Figure 3 shows the internals of a timing-accurate storage emulator. This section describes how the components of the emulator work to satisfy three tasks: communications management (the storage interface), timing management (the simulation engine and timing loop), and data management (the RAM cache and overflow storage).
Communications management. The storage interface component connects the emulator to the host system. As such, it must export the proper interface. The storage interface ensures that requests are transferred to and from the host according to the emulated protocol. Incoming requests are parsed and passed to the other emulator components, and outgoing messages are properly formatted for return to the host. In addition to servicing requests, the storage interface must respond appropriately to exceptional cases such as malformed requests or device errors.
In response to a read or write request, the storage interface parses the request, checks its validity, and then passes it to the timing and data management components of the emulator. In some cases, it may have to interact further with the host (e.g., for bus arbitration or if the emulated device supports disconnection). In addition to reads and writes, the emulator must support control requests that return information about the emulated drive such as its capacity, status, or error condition. In practice, a subset of often-used control commands usually suffices. When a request is completed, the response is formatted appropriately for the emulated protocol and forwarded to the host through the storage interface.
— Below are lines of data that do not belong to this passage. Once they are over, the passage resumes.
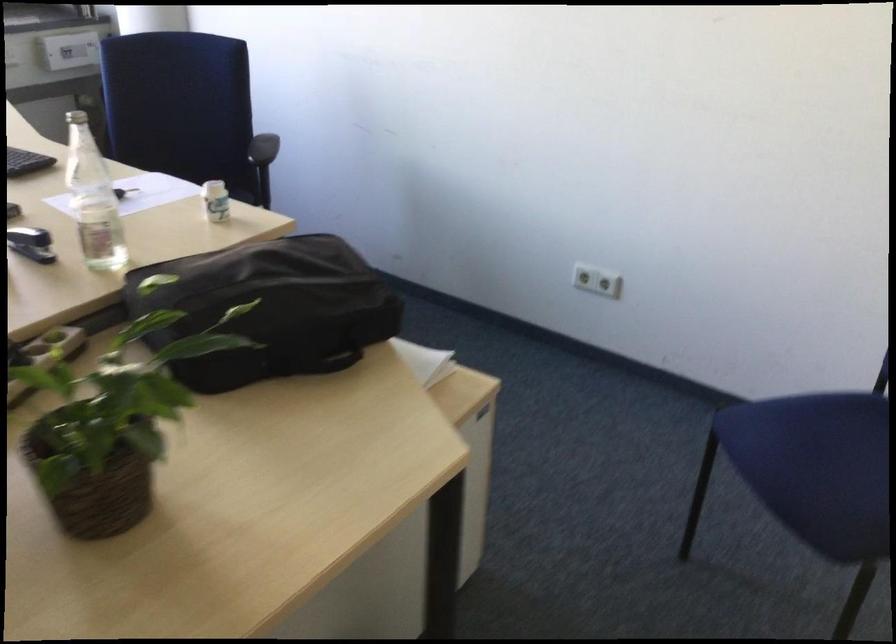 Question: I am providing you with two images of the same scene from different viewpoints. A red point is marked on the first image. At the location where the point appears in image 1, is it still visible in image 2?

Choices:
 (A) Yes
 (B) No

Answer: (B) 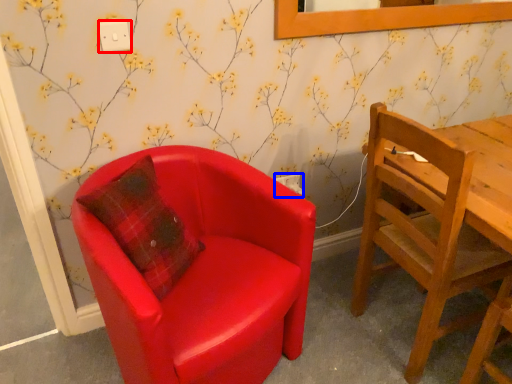 Question: Which object appears farthest to the camera in this image, power outlet (highlighted by a red box) or power outlet (highlighted by a blue box)?

Choices:
 (A) power outlet
 (B) power outlet

Answer: (B) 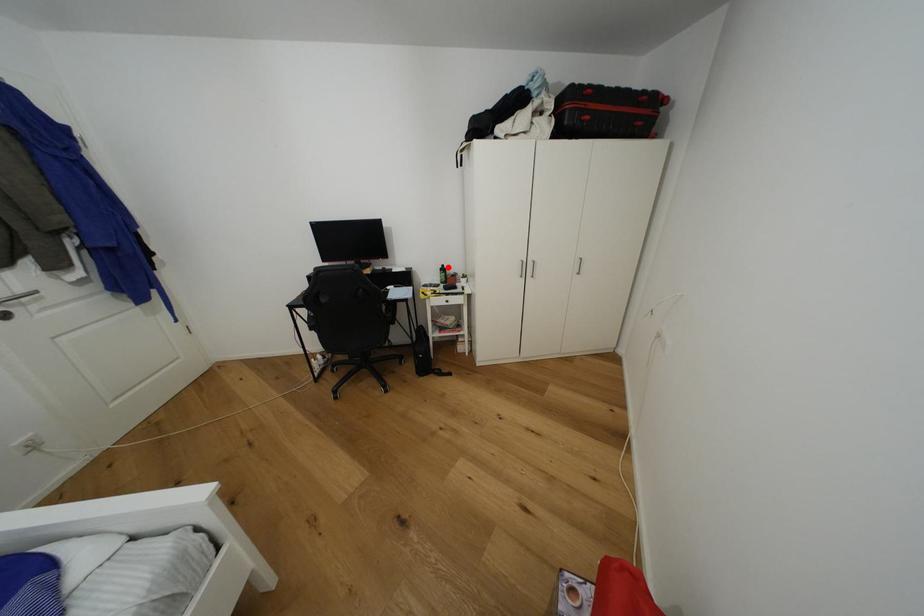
Timing management. The simulation engine and timing loop work together to provide the timing-accurate nature of the emulation. Specifically, the simulator determines how long each request should take to complete, and the timing loop ensures that completion is reported after the determined amount of time.
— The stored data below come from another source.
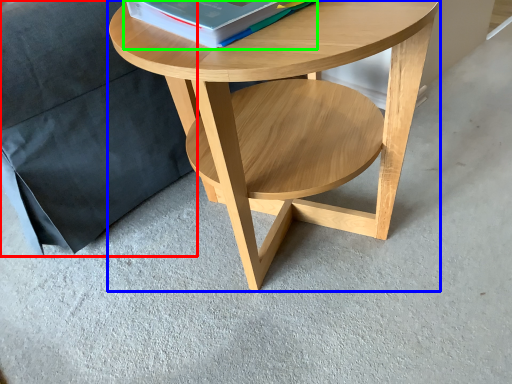 Question: Which object is positioned closest to pillow (highlighted by a red box)? Select from coffee table (highlighted by a blue box) and paperback book (highlighted by a green box).

Choices:
 (A) coffee table
 (B) paperback book

Answer: (A) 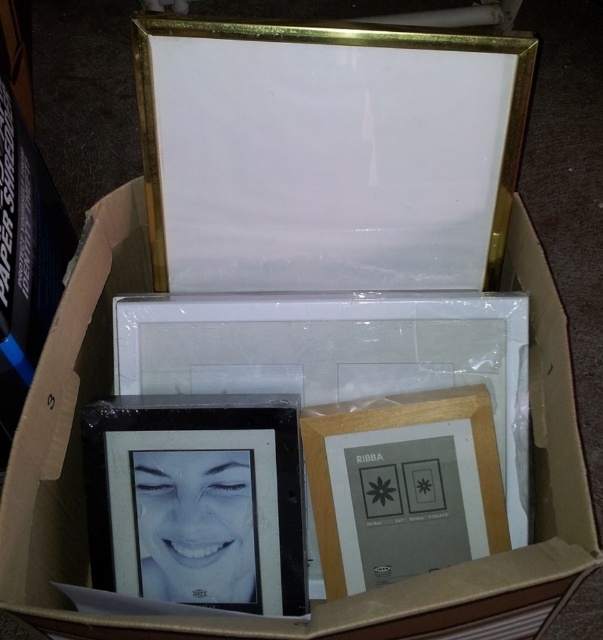 Does matte white cardboard box at center appear on the left side of black glossy photo frame at lower left?

Incorrect, matte white cardboard box at center is not on the left side of black glossy photo frame at lower left.

Find the location of `matte white cardboard box at center`. matte white cardboard box at center is located at coordinates 320,604. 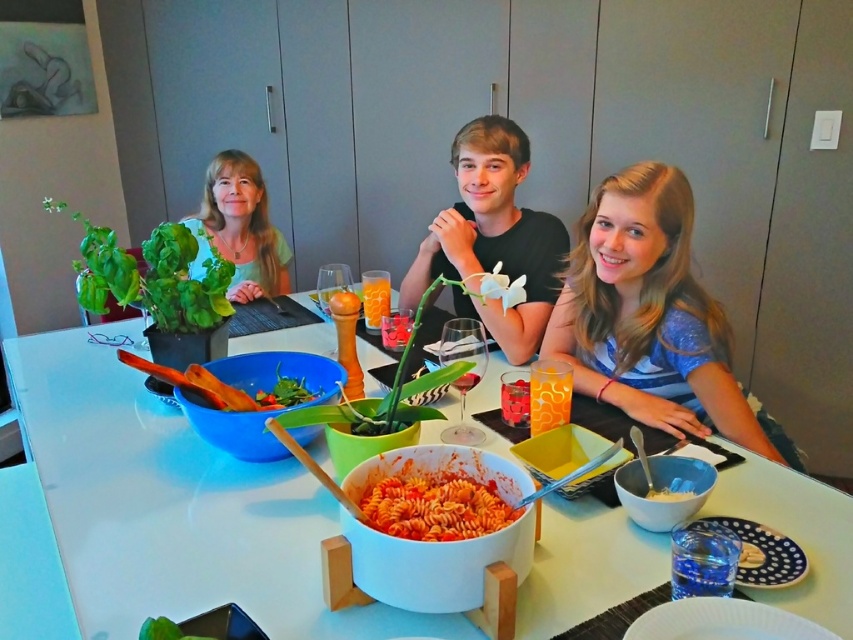 Between blue striped shirt at center and green matte shirt at upper left, which one has less height?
There are two ways that the simulation engine and timing loop can interact. One approach keeps the two separate: when a request arrives, the timing loop calls the simulator code once to get the service time. In this approach, the simulator code takes the real-world arrival time and the request details, and it returns the computed service time. After the appropriate real-time delay, the timing loop tells the storage interface component to report completion. The emulator-based evaulation of eager writing  used a disk simulator by Kotz et al.  in this way.
Although it is straightforward, this first approach often does not properly handle concurrent requests. For example, a new request arrival may affect the service time of outstanding requests due to bus contention, request overlapping, or request scheduling. A more general approach is to synchronize the advancement of the simulator's internal clock with the real-world clock. This synchronization can most easily be done with event-based simulation.
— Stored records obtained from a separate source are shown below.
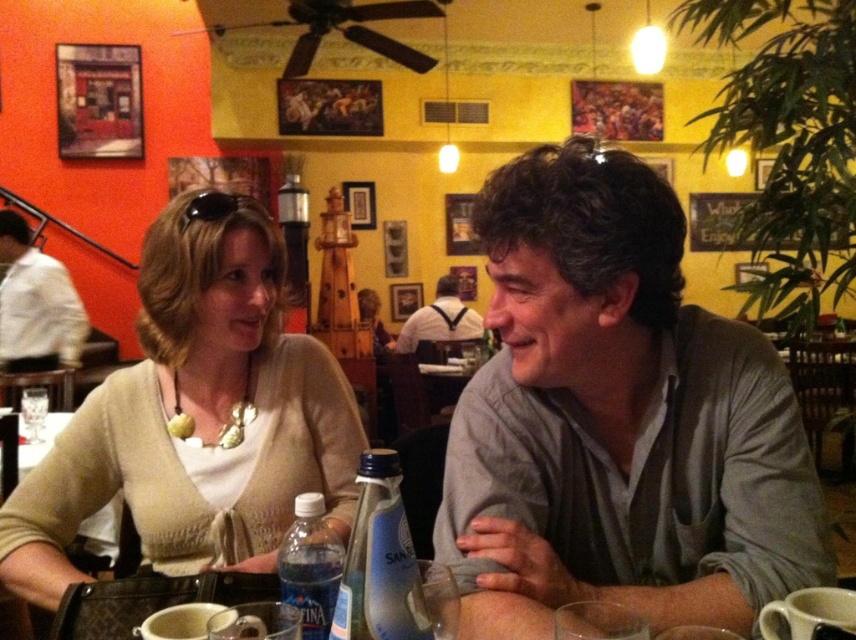 Question: Is gray matte shirt at center positioned behind matte beige sweater at lower left?

Choices:
 (A) no
 (B) yes

Answer: (A)

Question: Which of the following is the farthest from the observer?

Choices:
 (A) (465, 308)
 (B) (9, 304)

Answer: (A)

Question: Which of the following is the farthest from the observer?

Choices:
 (A) matte beige sweater at lower left
 (B) beige knit cardigan at center

Answer: (A)

Question: Is gray matte shirt at center below white shirt at center?

Choices:
 (A) yes
 (B) no

Answer: (A)

Question: Among these objects, which one is nearest to the camera?

Choices:
 (A) matte beige sweater at lower left
 (B) gray matte shirt at center
 (C) white shirt at left

Answer: (B)

Question: Considering the relative positions of gray matte shirt at center and matte beige sweater at lower left in the image provided, where is gray matte shirt at center located with respect to matte beige sweater at lower left?

Choices:
 (A) left
 (B) right

Answer: (B) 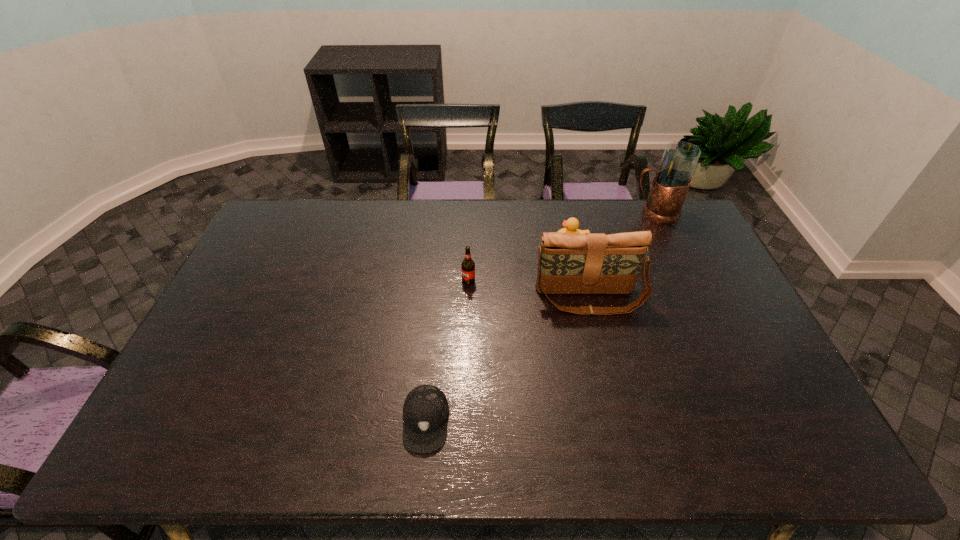 The image size is (960, 540). I want to click on the rightmost object, so click(x=671, y=183).

Identify the location of the farthest object. The image size is (960, 540). (671, 183).

What are the coordinates of `shoulder bag` in the screenshot? It's located at tap(592, 263).

The image size is (960, 540). In order to click on the second object from left to right in this screenshot , I will do `click(468, 265)`.

This screenshot has height=540, width=960. Identify the location of root beer. (468, 265).

The width and height of the screenshot is (960, 540). Identify the location of the second shortest object. (572, 224).

The height and width of the screenshot is (540, 960). I want to click on duck, so click(572, 224).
An event-based simulator breaks each request into a series of abstract and physical events: Request arrival, Controller think time complete, Disk seek complete, Read of sector N complete, and so on. Each event is associated with a time, and an event ``occurs'' when the simulator's clock reaches the corresponding time. Event occurrences are processed by simulation code that updates state and schedules subsequent events. For example, the Controller think time complete event may be scheduled to occur a constant time after the Request arrival event.
To synchronize an event-based simulation with the real world, the emulator lets the timing loop control the simulator clock advancement. When each event completes, the simulator engine notifies the timing loop of the next scheduled event time. The timing loop waits until that time arrives, then calls back into the simulator to begin processing the next event. If a new request arrives, a Request arrival event is prepended to the simulator's event list with the current wall clock time, and the timing loop calls back into the simulator immediately. When the Request complete event ultimately occurs, the simulator engine notifies the storage interface.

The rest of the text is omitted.